Такими словами обычно подбадривают певца, когда «голос», кажется, вот-вот взлетит в самое небо. Но такое редко бывает ночью, особенно после столь драматических событий, как нынче. Скорее, это бывает в праздничный день, во вторую его половину, когда гости и хозяева напелись, когда вся честная компания разгорячилась, наслушавшись пения и пропев все, что в таких случаях поется: ритурнели, сторнелли, песенки, арии из оперетт и опер. Тот (или та), кто наделен «голосом», держится в стороне, сидит с угрюмым видом. Его просят, но особенно с просьбами не лезут. Когда же тот (или та) махнет рукой, показывая, что-де тоже хочет петь, все разом смолкают. Начинает он (или она) обычно с какой-нибудь старинной песни, удобной для распева, но начинает ее обычно просто так, без всякой вокальной игры.
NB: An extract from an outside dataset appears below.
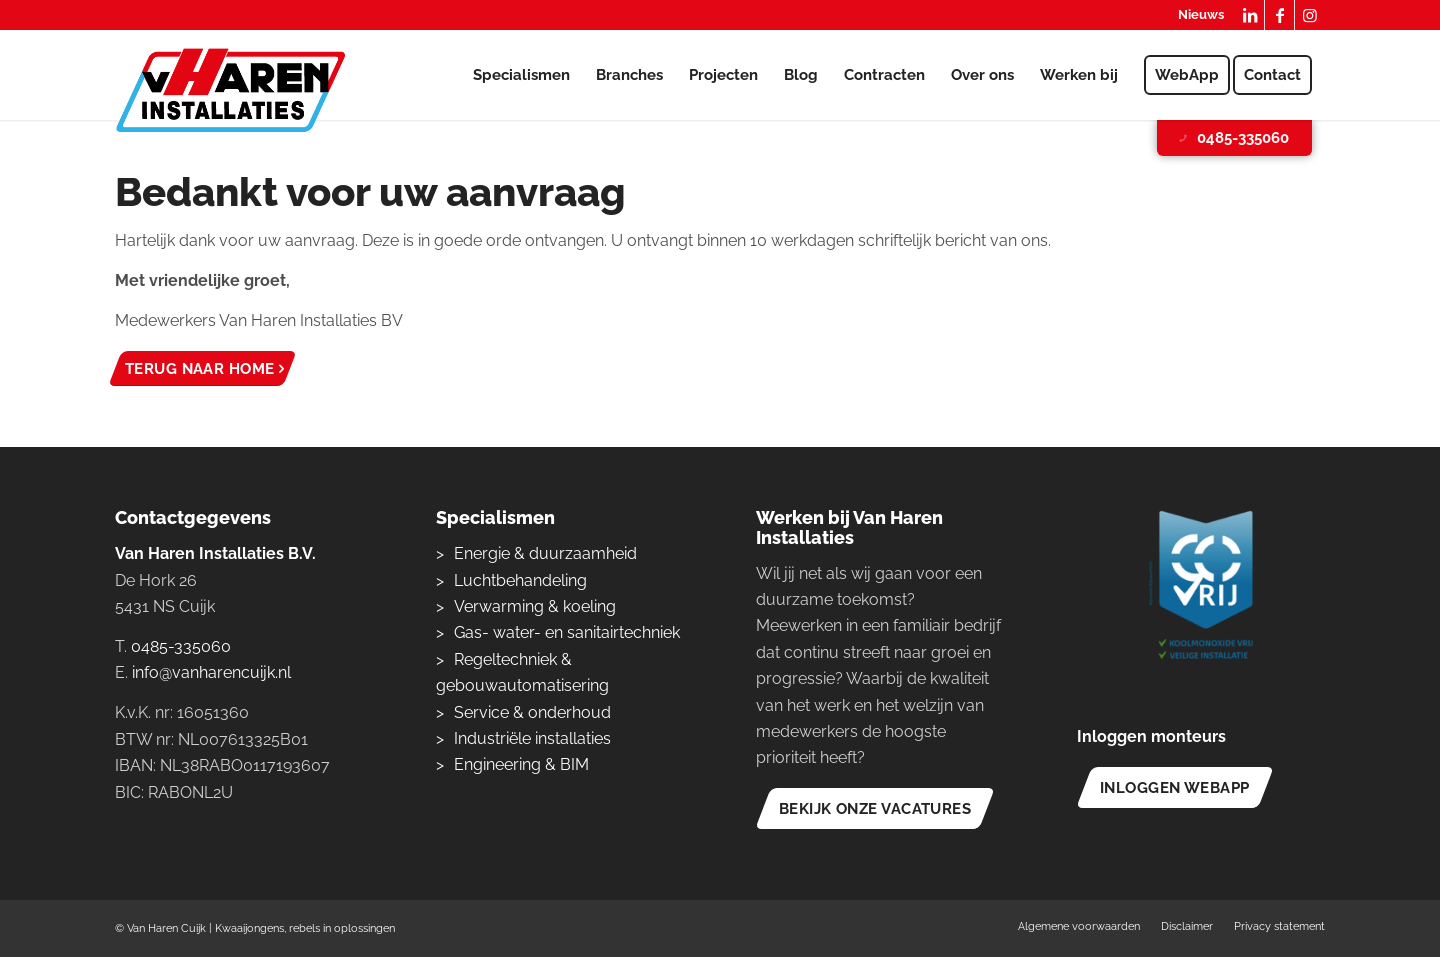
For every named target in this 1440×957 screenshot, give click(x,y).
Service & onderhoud (532, 712)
Когда он (или она) подымает «голос» несколькими тонами выше, как бы приоткрывая ему врата (так прожженный игрок, войдя в зал, где идет игра в рулетку, ставит для начала на первые попавшиеся числа, без всякой системы, лишь для того, чтобы открыть врата удаче), когда он (или она) начинает перепрыгивать из тональности в тональность, подобно струе фонтана, пытающейся противоборствовать воздуху, самому небу противоборствовать, присутствующие дружно встают с места и окружают поющего. А он все еще пробует, колеблется, но идет все вверх. И вот тут-то каждый молча вторит ему, молча помогает ему, неслышно бьет в ладоши — он как бы заключен в кольцо беззвучно хлопающих рук, и каждый страстно просит его шепотом:
— А ну давай, давай, давай!
Вот точно так же кричал сейчас шепотом и Тонио, вытянув руки вперед, во мрак. Точно так же шептал дон Чезаре, стоя на примостившемся меж двух колонн балконе, куда выходит его спальня.
Наконец «голос» установился, достиг своей предельной высоты.
В те времена, когда дон Чезаре еще принимал иностранцев и толковал с ними о манакорском фольклоре, он высказывал мнение, что «голосом» владели еще жрицы Венеры Урийской, особенно когда впадали в транс, но что, по преданиям, эта манера пения восходила еще к фригийцам, а те переняли ее у огнепоклонников.